* WHAT TO DO:
Give back the full set of entries that follows, exactly as written.

* PROVIDED ENTRIES:

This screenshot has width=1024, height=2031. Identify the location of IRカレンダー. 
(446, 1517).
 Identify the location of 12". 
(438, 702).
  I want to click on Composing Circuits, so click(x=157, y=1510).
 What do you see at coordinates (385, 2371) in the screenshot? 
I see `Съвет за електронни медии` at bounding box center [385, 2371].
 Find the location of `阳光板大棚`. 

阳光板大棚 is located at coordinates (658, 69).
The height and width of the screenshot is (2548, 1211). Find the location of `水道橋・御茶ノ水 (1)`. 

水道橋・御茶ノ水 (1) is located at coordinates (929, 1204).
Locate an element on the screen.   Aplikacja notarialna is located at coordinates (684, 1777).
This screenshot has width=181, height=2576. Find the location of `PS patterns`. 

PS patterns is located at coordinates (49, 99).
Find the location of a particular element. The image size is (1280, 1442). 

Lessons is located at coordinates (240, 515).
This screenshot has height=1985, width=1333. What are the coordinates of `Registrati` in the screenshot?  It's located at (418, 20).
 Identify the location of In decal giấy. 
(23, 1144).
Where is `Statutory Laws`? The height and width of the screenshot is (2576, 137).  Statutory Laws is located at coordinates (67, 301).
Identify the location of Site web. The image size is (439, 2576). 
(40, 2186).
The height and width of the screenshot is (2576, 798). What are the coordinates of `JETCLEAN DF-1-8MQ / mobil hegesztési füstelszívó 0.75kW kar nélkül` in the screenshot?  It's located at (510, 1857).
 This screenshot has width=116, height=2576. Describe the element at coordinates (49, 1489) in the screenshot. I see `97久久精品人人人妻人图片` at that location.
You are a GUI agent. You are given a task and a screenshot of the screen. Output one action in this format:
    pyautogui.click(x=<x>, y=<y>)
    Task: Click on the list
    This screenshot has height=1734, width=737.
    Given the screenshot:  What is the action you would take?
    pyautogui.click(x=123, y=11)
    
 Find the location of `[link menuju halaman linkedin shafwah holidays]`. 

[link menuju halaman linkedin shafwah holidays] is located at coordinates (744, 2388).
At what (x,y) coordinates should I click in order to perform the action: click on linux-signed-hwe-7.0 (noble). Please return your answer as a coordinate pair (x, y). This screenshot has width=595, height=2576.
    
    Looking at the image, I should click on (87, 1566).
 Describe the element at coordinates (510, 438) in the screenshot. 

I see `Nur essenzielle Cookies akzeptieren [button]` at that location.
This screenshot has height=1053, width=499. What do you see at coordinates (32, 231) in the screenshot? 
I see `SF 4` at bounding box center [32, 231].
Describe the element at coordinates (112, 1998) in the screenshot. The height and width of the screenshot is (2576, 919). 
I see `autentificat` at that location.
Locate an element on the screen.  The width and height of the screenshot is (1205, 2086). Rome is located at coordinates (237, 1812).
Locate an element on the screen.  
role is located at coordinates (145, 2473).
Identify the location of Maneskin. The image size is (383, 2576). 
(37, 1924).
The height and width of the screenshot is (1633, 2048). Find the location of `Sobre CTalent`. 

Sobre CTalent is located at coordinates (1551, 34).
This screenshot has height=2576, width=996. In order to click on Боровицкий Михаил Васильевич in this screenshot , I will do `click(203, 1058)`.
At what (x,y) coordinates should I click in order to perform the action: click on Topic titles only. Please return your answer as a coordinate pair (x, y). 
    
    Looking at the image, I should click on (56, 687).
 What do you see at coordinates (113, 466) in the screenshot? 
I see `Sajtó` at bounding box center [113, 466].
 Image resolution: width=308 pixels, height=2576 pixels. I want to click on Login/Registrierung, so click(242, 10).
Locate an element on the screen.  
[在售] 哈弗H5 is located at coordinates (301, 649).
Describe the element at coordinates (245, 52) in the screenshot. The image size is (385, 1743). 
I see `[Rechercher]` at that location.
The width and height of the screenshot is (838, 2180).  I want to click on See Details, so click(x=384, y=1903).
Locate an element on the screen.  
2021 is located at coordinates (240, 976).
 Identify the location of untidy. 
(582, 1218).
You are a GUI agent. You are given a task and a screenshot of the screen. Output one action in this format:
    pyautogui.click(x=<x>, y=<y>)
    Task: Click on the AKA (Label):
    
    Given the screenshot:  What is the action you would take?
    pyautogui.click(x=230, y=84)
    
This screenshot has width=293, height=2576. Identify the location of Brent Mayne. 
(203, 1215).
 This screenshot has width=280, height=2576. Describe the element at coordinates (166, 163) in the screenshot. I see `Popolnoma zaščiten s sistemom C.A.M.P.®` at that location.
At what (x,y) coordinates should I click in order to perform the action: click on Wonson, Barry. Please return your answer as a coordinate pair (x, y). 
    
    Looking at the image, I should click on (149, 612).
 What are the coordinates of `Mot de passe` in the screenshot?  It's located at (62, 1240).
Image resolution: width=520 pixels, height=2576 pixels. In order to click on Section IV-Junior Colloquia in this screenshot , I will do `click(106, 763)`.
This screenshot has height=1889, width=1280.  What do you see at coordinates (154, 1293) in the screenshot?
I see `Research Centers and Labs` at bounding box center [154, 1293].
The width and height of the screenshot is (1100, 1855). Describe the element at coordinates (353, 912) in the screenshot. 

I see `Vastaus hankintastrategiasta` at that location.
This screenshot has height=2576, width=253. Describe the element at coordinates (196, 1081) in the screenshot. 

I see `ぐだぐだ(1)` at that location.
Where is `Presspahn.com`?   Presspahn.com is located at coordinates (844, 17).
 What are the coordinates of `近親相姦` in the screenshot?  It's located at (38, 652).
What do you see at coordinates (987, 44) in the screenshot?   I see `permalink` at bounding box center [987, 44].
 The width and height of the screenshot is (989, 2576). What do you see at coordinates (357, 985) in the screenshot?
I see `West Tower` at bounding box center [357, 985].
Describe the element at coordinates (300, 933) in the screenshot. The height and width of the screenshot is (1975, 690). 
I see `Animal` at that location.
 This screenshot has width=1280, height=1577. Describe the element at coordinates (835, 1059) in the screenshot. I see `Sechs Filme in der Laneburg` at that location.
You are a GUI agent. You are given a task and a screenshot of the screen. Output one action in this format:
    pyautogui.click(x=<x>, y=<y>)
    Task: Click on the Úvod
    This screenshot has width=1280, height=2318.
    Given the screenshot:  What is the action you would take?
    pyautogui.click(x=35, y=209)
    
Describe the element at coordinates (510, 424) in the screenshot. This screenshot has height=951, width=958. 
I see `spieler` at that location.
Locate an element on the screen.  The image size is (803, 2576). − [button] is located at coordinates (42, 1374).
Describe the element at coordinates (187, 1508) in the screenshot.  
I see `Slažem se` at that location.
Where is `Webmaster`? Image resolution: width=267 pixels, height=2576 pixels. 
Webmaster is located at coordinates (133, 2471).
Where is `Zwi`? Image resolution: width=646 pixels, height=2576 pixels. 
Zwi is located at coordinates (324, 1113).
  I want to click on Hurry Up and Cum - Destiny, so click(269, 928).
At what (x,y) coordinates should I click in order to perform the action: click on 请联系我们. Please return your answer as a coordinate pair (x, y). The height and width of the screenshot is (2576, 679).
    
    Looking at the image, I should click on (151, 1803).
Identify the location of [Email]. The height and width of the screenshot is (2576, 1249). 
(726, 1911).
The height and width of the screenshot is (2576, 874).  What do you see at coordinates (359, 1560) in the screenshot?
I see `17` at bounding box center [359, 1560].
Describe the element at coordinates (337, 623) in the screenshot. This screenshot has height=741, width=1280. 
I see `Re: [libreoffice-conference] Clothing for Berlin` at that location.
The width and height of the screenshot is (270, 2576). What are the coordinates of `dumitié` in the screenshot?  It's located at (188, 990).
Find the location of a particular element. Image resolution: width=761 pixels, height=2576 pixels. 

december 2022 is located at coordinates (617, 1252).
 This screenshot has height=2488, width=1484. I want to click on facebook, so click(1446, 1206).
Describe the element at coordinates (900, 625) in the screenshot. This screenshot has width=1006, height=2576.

* TASK RESPONSE:
This screenshot has width=1024, height=2031. Identify the location of IRカレンダー. 
(446, 1517).
 Identify the location of 12". 
(438, 702).
  I want to click on Composing Circuits, so click(x=157, y=1510).
 What do you see at coordinates (385, 2371) in the screenshot? 
I see `Съвет за електронни медии` at bounding box center [385, 2371].
 Find the location of `阳光板大棚`. 

阳光板大棚 is located at coordinates (658, 69).
The height and width of the screenshot is (2548, 1211). Find the location of `水道橋・御茶ノ水 (1)`. 

水道橋・御茶ノ水 (1) is located at coordinates (929, 1204).
Locate an element on the screen.   Aplikacja notarialna is located at coordinates (684, 1777).
This screenshot has width=181, height=2576. Find the location of `PS patterns`. 

PS patterns is located at coordinates (49, 99).
Find the location of a particular element. The image size is (1280, 1442). 

Lessons is located at coordinates (240, 515).
This screenshot has height=1985, width=1333. What are the coordinates of `Registrati` in the screenshot?  It's located at (418, 20).
 Identify the location of In decal giấy. 
(23, 1144).
Where is `Statutory Laws`? The height and width of the screenshot is (2576, 137).  Statutory Laws is located at coordinates (67, 301).
Identify the location of Site web. The image size is (439, 2576). 
(40, 2186).
The height and width of the screenshot is (2576, 798). What are the coordinates of `JETCLEAN DF-1-8MQ / mobil hegesztési füstelszívó 0.75kW kar nélkül` in the screenshot?  It's located at (510, 1857).
 This screenshot has width=116, height=2576. Describe the element at coordinates (49, 1489) in the screenshot. I see `97久久精品人人人妻人图片` at that location.
You are a GUI agent. You are given a task and a screenshot of the screen. Output one action in this format:
    pyautogui.click(x=<x>, y=<y>)
    Task: Click on the list
    This screenshot has height=1734, width=737.
    Given the screenshot:  What is the action you would take?
    pyautogui.click(x=123, y=11)
    
 Find the location of `[link menuju halaman linkedin shafwah holidays]`. 

[link menuju halaman linkedin shafwah holidays] is located at coordinates (744, 2388).
At what (x,y) coordinates should I click in order to perform the action: click on linux-signed-hwe-7.0 (noble). Please return your answer as a coordinate pair (x, y). This screenshot has width=595, height=2576.
    
    Looking at the image, I should click on (87, 1566).
 Describe the element at coordinates (510, 438) in the screenshot. 

I see `Nur essenzielle Cookies akzeptieren [button]` at that location.
This screenshot has height=1053, width=499. What do you see at coordinates (32, 231) in the screenshot? 
I see `SF 4` at bounding box center [32, 231].
Describe the element at coordinates (112, 1998) in the screenshot. The height and width of the screenshot is (2576, 919). 
I see `autentificat` at that location.
Locate an element on the screen.  The width and height of the screenshot is (1205, 2086). Rome is located at coordinates (237, 1812).
Locate an element on the screen.  
role is located at coordinates (145, 2473).
Identify the location of Maneskin. The image size is (383, 2576). 
(37, 1924).
The height and width of the screenshot is (1633, 2048). Find the location of `Sobre CTalent`. 

Sobre CTalent is located at coordinates (1551, 34).
This screenshot has height=2576, width=996. In order to click on Боровицкий Михаил Васильевич in this screenshot , I will do `click(203, 1058)`.
At what (x,y) coordinates should I click in order to perform the action: click on Topic titles only. Please return your answer as a coordinate pair (x, y). 
    
    Looking at the image, I should click on (56, 687).
 What do you see at coordinates (113, 466) in the screenshot? 
I see `Sajtó` at bounding box center [113, 466].
 Image resolution: width=308 pixels, height=2576 pixels. I want to click on Login/Registrierung, so click(242, 10).
Locate an element on the screen.  
[在售] 哈弗H5 is located at coordinates (301, 649).
Describe the element at coordinates (245, 52) in the screenshot. The image size is (385, 1743). 
I see `[Rechercher]` at that location.
The width and height of the screenshot is (838, 2180).  I want to click on See Details, so click(x=384, y=1903).
Locate an element on the screen.  
2021 is located at coordinates (240, 976).
 Identify the location of untidy. 
(582, 1218).
You are a GUI agent. You are given a task and a screenshot of the screen. Output one action in this format:
    pyautogui.click(x=<x>, y=<y>)
    Task: Click on the AKA (Label):
    
    Given the screenshot:  What is the action you would take?
    pyautogui.click(x=230, y=84)
    
This screenshot has width=293, height=2576. Identify the location of Brent Mayne. 
(203, 1215).
 This screenshot has width=280, height=2576. Describe the element at coordinates (166, 163) in the screenshot. I see `Popolnoma zaščiten s sistemom C.A.M.P.®` at that location.
At what (x,y) coordinates should I click in order to perform the action: click on Wonson, Barry. Please return your answer as a coordinate pair (x, y). 
    
    Looking at the image, I should click on (149, 612).
 What are the coordinates of `Mot de passe` in the screenshot?  It's located at (62, 1240).
Image resolution: width=520 pixels, height=2576 pixels. In order to click on Section IV-Junior Colloquia in this screenshot , I will do `click(106, 763)`.
This screenshot has height=1889, width=1280.  What do you see at coordinates (154, 1293) in the screenshot?
I see `Research Centers and Labs` at bounding box center [154, 1293].
The width and height of the screenshot is (1100, 1855). Describe the element at coordinates (353, 912) in the screenshot. 

I see `Vastaus hankintastrategiasta` at that location.
This screenshot has height=2576, width=253. Describe the element at coordinates (196, 1081) in the screenshot. 

I see `ぐだぐだ(1)` at that location.
Where is `Presspahn.com`?   Presspahn.com is located at coordinates (844, 17).
 What are the coordinates of `近親相姦` in the screenshot?  It's located at (38, 652).
What do you see at coordinates (987, 44) in the screenshot?   I see `permalink` at bounding box center [987, 44].
 The width and height of the screenshot is (989, 2576). What do you see at coordinates (357, 985) in the screenshot?
I see `West Tower` at bounding box center [357, 985].
Describe the element at coordinates (300, 933) in the screenshot. The height and width of the screenshot is (1975, 690). 
I see `Animal` at that location.
 This screenshot has width=1280, height=1577. Describe the element at coordinates (835, 1059) in the screenshot. I see `Sechs Filme in der Laneburg` at that location.
You are a GUI agent. You are given a task and a screenshot of the screen. Output one action in this format:
    pyautogui.click(x=<x>, y=<y>)
    Task: Click on the Úvod
    This screenshot has width=1280, height=2318.
    Given the screenshot:  What is the action you would take?
    pyautogui.click(x=35, y=209)
    
Describe the element at coordinates (510, 424) in the screenshot. This screenshot has height=951, width=958. 
I see `spieler` at that location.
Locate an element on the screen.  The image size is (803, 2576). − [button] is located at coordinates (42, 1374).
Describe the element at coordinates (187, 1508) in the screenshot.  
I see `Slažem se` at that location.
Where is `Webmaster`? Image resolution: width=267 pixels, height=2576 pixels. 
Webmaster is located at coordinates (133, 2471).
Where is `Zwi`? Image resolution: width=646 pixels, height=2576 pixels. 
Zwi is located at coordinates (324, 1113).
  I want to click on Hurry Up and Cum - Destiny, so click(269, 928).
At what (x,y) coordinates should I click in order to perform the action: click on 请联系我们. Please return your answer as a coordinate pair (x, y). The height and width of the screenshot is (2576, 679).
    
    Looking at the image, I should click on (151, 1803).
Identify the location of [Email]. The height and width of the screenshot is (2576, 1249). 
(726, 1911).
The height and width of the screenshot is (2576, 874).  What do you see at coordinates (359, 1560) in the screenshot?
I see `17` at bounding box center [359, 1560].
Describe the element at coordinates (337, 623) in the screenshot. This screenshot has height=741, width=1280. 
I see `Re: [libreoffice-conference] Clothing for Berlin` at that location.
The width and height of the screenshot is (270, 2576). What are the coordinates of `dumitié` in the screenshot?  It's located at (188, 990).
Find the location of a particular element. Image resolution: width=761 pixels, height=2576 pixels. 

december 2022 is located at coordinates (617, 1252).
 This screenshot has height=2488, width=1484. I want to click on facebook, so click(1446, 1206).
Describe the element at coordinates (900, 625) in the screenshot. This screenshot has width=1006, height=2576.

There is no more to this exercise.